Seit der Reformation bildet Gebenstorf das Zentrum der reformierten Kirchgemeinde. Hier wohnte der Pfarrer, der auch im von beiden Konfessionen benutzten Gebenstorfer Margaretenkirchlein predigte. Die aus dem Mittelalter stammende Kirche war seit längerem so baufällig, dass man sie 1889 abbrach, um für die heutige reformierte Kirche Platz zu schaffen. Bereits zwei Jahre früher hatten die Gebenstorfer Katholiken ein eigenes Gotteshaus erbaut.

Der Basler Architekt Paul Reber entwarf die neue reformierte Kirche im neugotischen Stil. Die spezifisch für die reformierte Liturgie gestaltete Saalkirche konnte 1891 eingeweiht werden. So steht die Kanzel im Zentrum des Chorbereichs, umgeben von einem imposanten Chorgestühl. Ihr dunkles Holz hebt sich ab von den farbenfrohen Ornamenten an Wand und Decke. Überraschend sind die beiden Glasfenster im Chor, von denen das eine den gekreuzigten Jesus zeigt, der in einem zweiten als Auferstandener mit einer Schweizer Fahne über den Tod triumphiert. Auf der Empore steht eine Orgel von Armin Hauser aus Kleindöttingen. Aus der Vorgängerkirche haben sich zwei silberne, gravierte und teilvergoldete Abendmahlsbecher aus dem 16. und 17. Jahrhundert erhalten. Der ältere stammt vom Basler Goldschmied Theodor Merian. Von aussen fällt das zierliche Masswerk am Turm und an den Spitzbogenfenstern aus Mägenwiler Kalksandstein auf. Die vier Glocken aus dem Jahre 1891 kommen aus der Glockengiesserei Rüetschi in Aarau. 1966 bestand ein Neubauprojekt, das den Abbruch der heutigen Kirche vorsah. Ein Jahr später wurde sie aber unter kantonalem Schutz gestellt und 1968/69 behutsam renoviert.

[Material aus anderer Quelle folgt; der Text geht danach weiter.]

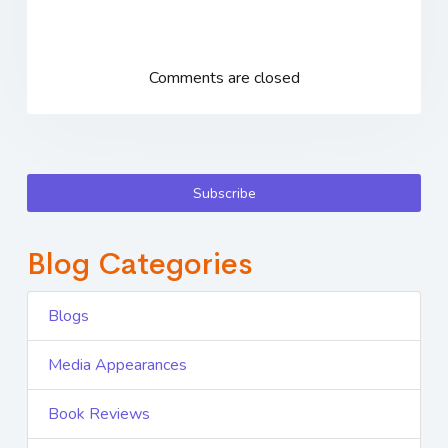
Comments are closed
Subscribe
Blog Categories
Blogs
Media Appearances
Book Reviews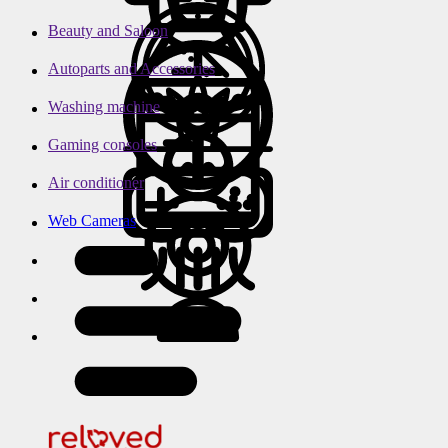
Beauty and Saloon
Autoparts and Accessories
Washing machine
Gaming consoles
Air conditioner
Web Cameras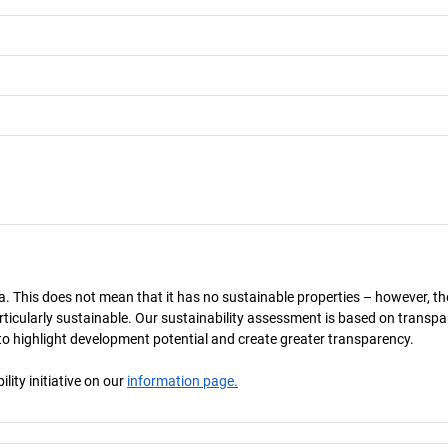
a. This does not mean that it has no sustainable properties – however, th
 particularly sustainable. Our sustainability assessment is based on transpa
s to highlight development potential and create greater transparency.
ity initiative on our
information page.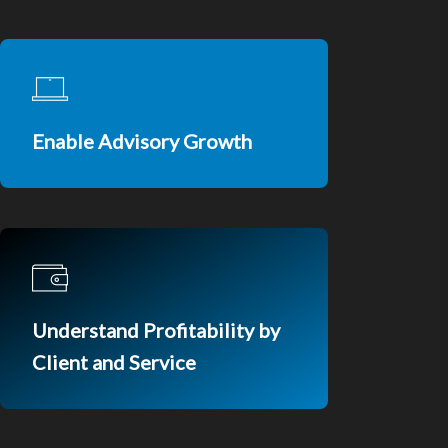
Enable Advisory Growth
Understand Profitability by
Client and Service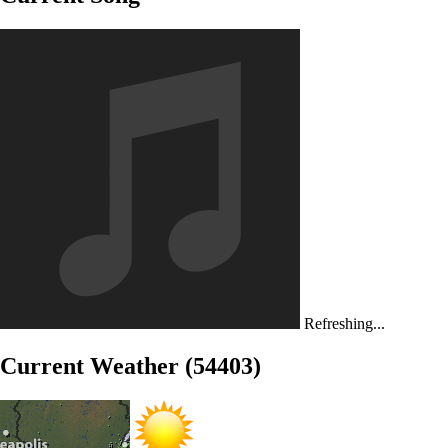
Refreshing...
Current Weather (54403)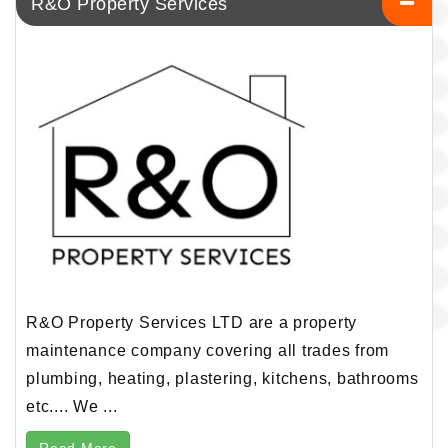
R&O Property Services
R&O Property Services LTD are a property
maintenance company covering all trades from
plumbing, heating, plastering, kitchens, bathrooms
etc.... We ...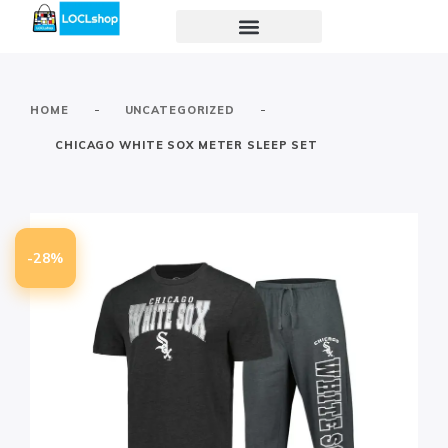
-
-
HOME
UNCATEGORIZED
CHICAGO WHITE SOX METER SLEEP SET
-28%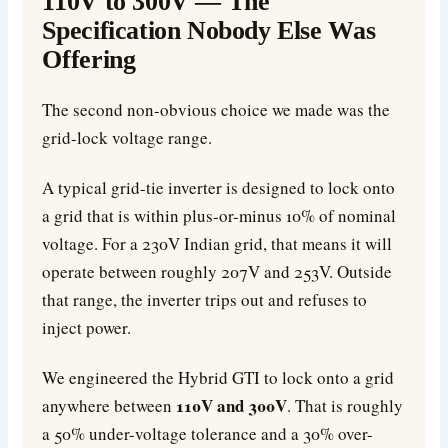
110V to 300V — The
Specification Nobody Else Was
Offering
The second non-obvious choice we made was the
grid-lock voltage range.
A typical grid-tie inverter is designed to lock onto
a grid that is within plus-or-minus 10% of nominal
voltage. For a 230V Indian grid, that means it will
operate between roughly 207V and 253V. Outside
that range, the inverter trips out and refuses to
inject power.
We engineered the Hybrid GTI to lock onto a grid
110V and 300V
anywhere between
. That is roughly
a 50% under-voltage tolerance and a 30% over-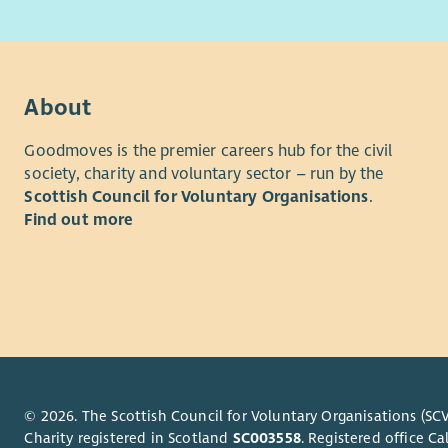
peopl
Time Com
Trustees a
About
At le
Goodmoves is the premier careers hub for the civil
after
society, charity and voluntary sector – run by the
One a
Scottish Council for Voluntary Organisations
.
To si
Find out more
(if po
To pr
To re
You can fi
Recruitme
The initial
followed b
© 2026. The Scottish Council for Voluntary Organisations (SCV
arranged b
Charity registered in Scotland
SC003558
. Registered office 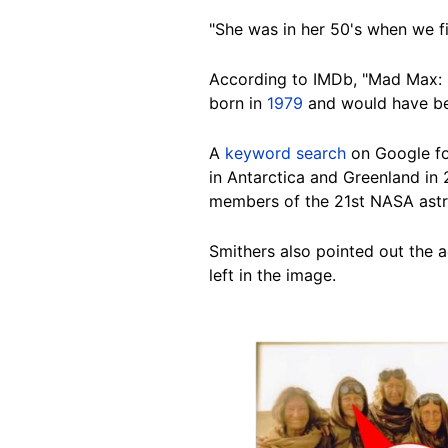
"She was in her 50's when we fil
According to IMDb, "Mad Max: 
born in
1979
and would have bee
A
keyword search
on Google f
in Antarctica and Greenland in
members of the 21st NASA astr
Smithers also pointed out the a
left in the image.
Image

Bereits Ende des 18. Jahrhundert ersetzte das heutige Pfarrhaus eine Vorgängerbaute aus dem 16. Jahrhundert. Der Berner Werkmeister Niklaus Sprüngli schuf das herrschaftliche Pfarrhaus im Stil des Spätbarocks. Besonders sehenswert ist das von zwei ovalen Öffnungen flankierte Eingangsportal. Das Ensemble auf dem Kirchenhügel an der Hinterrebenstrasse wird ergänzt durch das 1986 eröffnete Kirchgemeindehaus, das Vereins- und Schulungsräume sowie Pfarrbüros und das Sekretariat beherbergt. An seiner Stelle stand zuvor die Zehnt- und Pfarrscheune.

Patrick Zehnder, 14.8.2014

 

weiterführende Literatur

  • Enkegaard, Cornelia u.a.: Chronik der reformierten Pfarrkirche. In: Die Pfarrkirchen in Gebenstorf – eine Chronik. Gebenstorf 1991, S. 22-34.
  • Steigmeier, Andreas u.a.: „Wohlhabenheit wird nur Wenigen zu Theil“. Aus der Geschichte der Gemeinde Gebenstorf. Gebenstorf 1997, S. 34-51 und 73-87.